• _Source records_
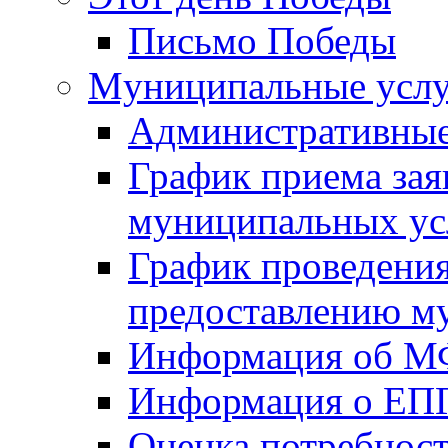
Письмо Победы
Mуниципальные усл
Административные
График приема зая
муниципальных ус
График проведения
предоставлению м
Информация об 
Информация о ЕП
Оценка потребнос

• _What you will do_
Copy the data word for word. Pictures do not go in the copy.

• _Answer box_
Письмо Победы
Mуниципальные усл
Административные
График приема зая
муниципальных ус
График проведения
предоставлению м
Информация об 
Информация о ЕП
Оценка потребнос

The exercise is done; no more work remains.